## TASK TO CARRY OUT:
Give the number of lines in the listing below that include the word "entry", with nothing more.

## SUPPLIED DATA:
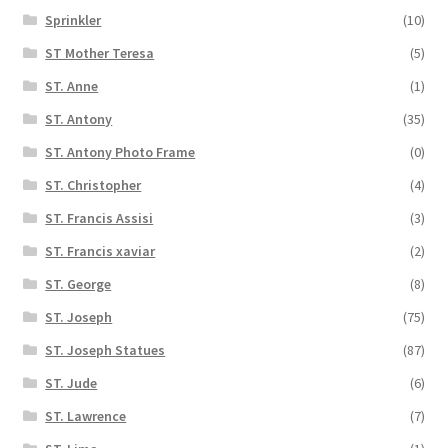
Sprinkler
(10)
ST Mother Teresa
(5)
ST. Anne
(1)
ST. Antony
(35)
ST. Antony Photo Frame
(0)
ST. Christopher
(4)
ST. Francis Assisi
(3)
ST. Francis xaviar
(2)
ST. George
(8)
ST. Joseph
(75)
ST. Joseph Statues
(87)
ST. Jude
(6)
ST. Lawrence
(7)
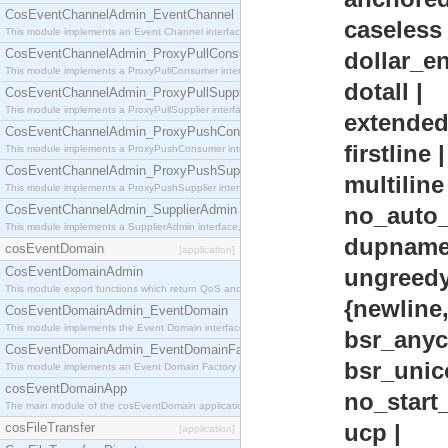
CosEventChannelAdmin_EventChannel
caseless 
This module implements an Event Channel interface, which plays the role of a mediator betwee
CosEventChannelAdmin_ProxyPullConsumer
dollar_endo
This module implements a ProxyPullConsumer interface which acts as a middleman between pull
dotall |
CosEventChannelAdmin_ProxyPullSupplier
This module implements a ProxyPullSupplier interface which acts as a middleman between pull
extended 
CosEventChannelAdmin_ProxyPushConsumer
firstline |
This module implements a ProxyPushConsumer interface which acts as a middleman between pu
CosEventChannelAdmin_ProxyPushSupplier
multiline 
This module implements a ProxyPushSupplier interface which acts as a middleman between pu
CosEventChannelAdmin_SupplierAdmin
no_auto_ca
This module implements a SupplierAdmin interface, which allows suppliers to be connected to t
dupnames
cosEventDomain
[application]
CosEventDomainAdmin
ungreedy 
This module export functions which return QoS and Admin Properties constants.
{newline
CosEventDomainAdmin_EventDomain
This module implements the Event Domain interface.
bsr_anycrl
CosEventDomainAdmin_EventDomainFactory
bsr_unicod
This module implements an Event Domain Factory interface, which is used to create new Event
cosEventDomainApp
no_start_op
The main module of the cosEventDomain application.
ucp |
cosFileTransfer
[application]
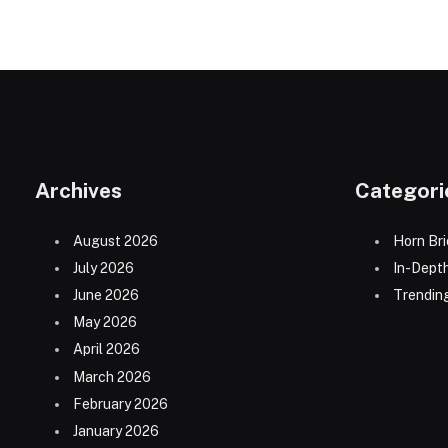
Archives
Categori
August 2026
Horn Bri
July 2026
In-Dept
June 2026
Trending
May 2026
April 2026
March 2026
February 2026
January 2026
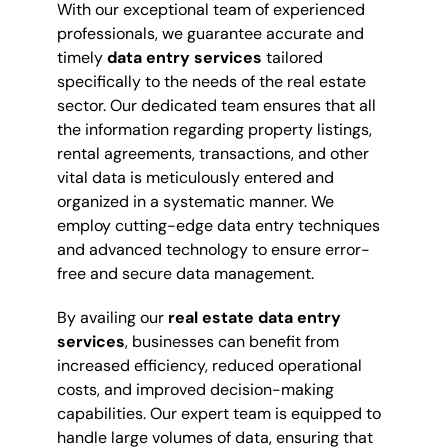
With our exceptional team of experienced
professionals, we guarantee accurate and
timely
data entry services
tailored
specifically to the needs of the real estate
sector. Our dedicated team ensures that all
the information regarding property listings,
rental agreements, transactions, and other
vital data is meticulously entered and
organized in a systematic manner. We
employ cutting-edge data entry techniques
and advanced technology to ensure error-
free and secure data management.
By availing our
real estate data entry
services
, businesses can benefit from
increased efficiency, reduced operational
costs, and improved decision-making
capabilities. Our expert team is equipped to
handle large volumes of data, ensuring that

## OUTPUT:
3